LEARNING OBJECTIVES
- Explain the main characteristics of a monopolistically competitive industry, describing both its similarities and differences from the models of perfect competition and monopoly.
- Explain and illustrate both short-run equilibrium and long-run equilibrium for a monopolistically competitive firm.
- Explain what it means to say that a firm operating under monopolistic competition has excess capacity in the long run and discuss the implications of this conclusion.
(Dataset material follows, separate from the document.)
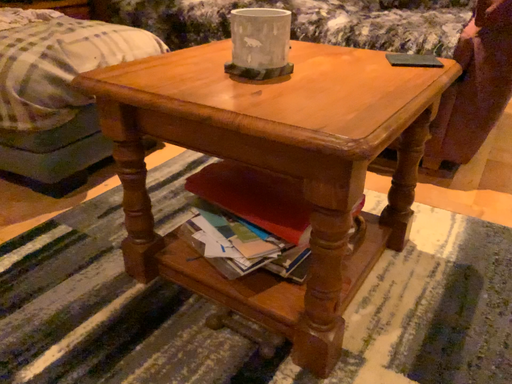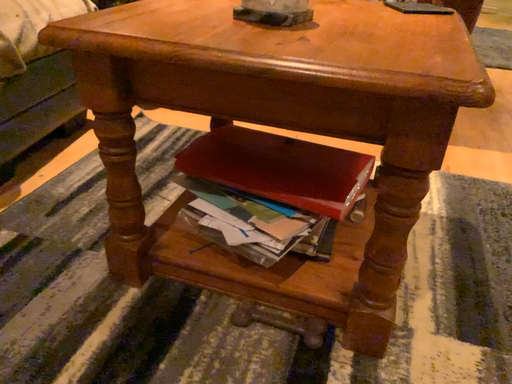 Question: Which way did the camera rotate in the video?

Choices:
 (A) rotated left
 (B) rotated right

Answer: (B)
The first model of an imperfectly competitive industry that we shall investigate has conditions quite similar to those of perfect competition. The model of monopolistic competition assumes a large number of firms. It also assumes easy entry and exit. This model differs from the model of perfect competition in one key respect: it assumes that the goods and services produced by firms are differentiated. This differentiation may occur by virtue of advertising, convenience of location, product quality, reputation of the seller, or other factors. Product differentiation gives firms producing a particular product some degree of price-setting or monopoly power. However, because of the availability of close substitutes, the price-setting power of monopolistically competitive firms is quite limited. Monopolistic competition is a model characterized by many firms producing similar but differentiated products in a market with easy entry and exit.
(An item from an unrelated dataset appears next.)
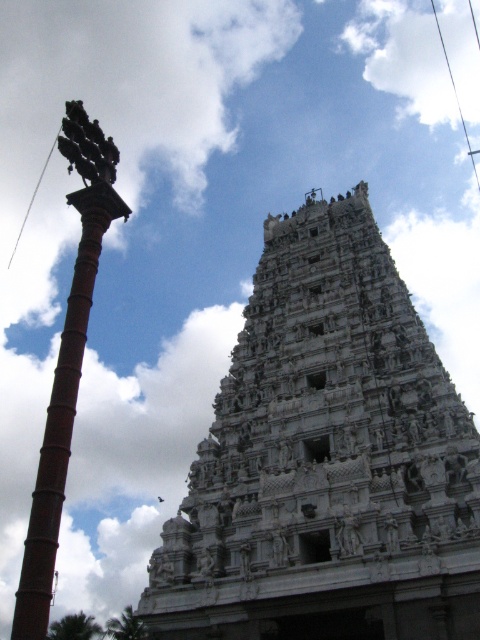 You are a photographer planning to capture the white stone temple at center and the brown brick pole at left in a single shot. Based on their positions, which object will appear larger in the photo?

The white stone temple at center appears larger in the photo because it is positioned closer to the camera than the brown brick pole at left. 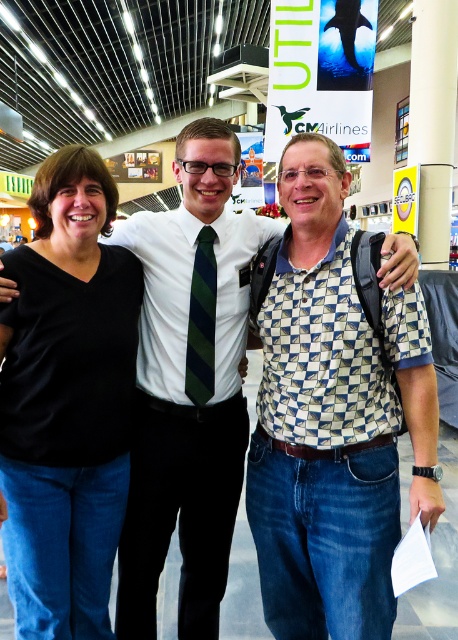 You are a photographer setting up for a group photo at an airport. You need to ensure that the black matte shirt at left and the green striped tie at center are both clearly visible in the frame. Given that your camera has a minimum focus distance of 16 inches, will you be able to capture both subjects in focus without moving the camera closer?

The black matte shirt at left is 16.89 inches away from the green striped tie at center. Since the minimum focus distance of the camera is 16 inches, the 16.89 inch separation between the two subjects is sufficient for both to be in focus. Therefore, you can capture both the black matte shirt at left and the green striped tie at center without needing to move the camera closer.

You are at an airport and see two items in the image, the checkered fabric shirt at center and the green striped tie at center. Which item is positioned to the right of the other?

The checkered fabric shirt at center is to the right of the green striped tie at center according to the description.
Restaurants are a monopolistically competitive sector; in most areas there are many firms, each is different, and entry and exit are very easy. Each restaurant has many close substitutes—these may include other restaurants, fast-food outlets, and the deli and frozen-food sections at local supermarkets. Other industries that engage in monopolistic competition include retail stores, barber and beauty shops, auto-repair shops, service stations, banks, and law and accounting firms.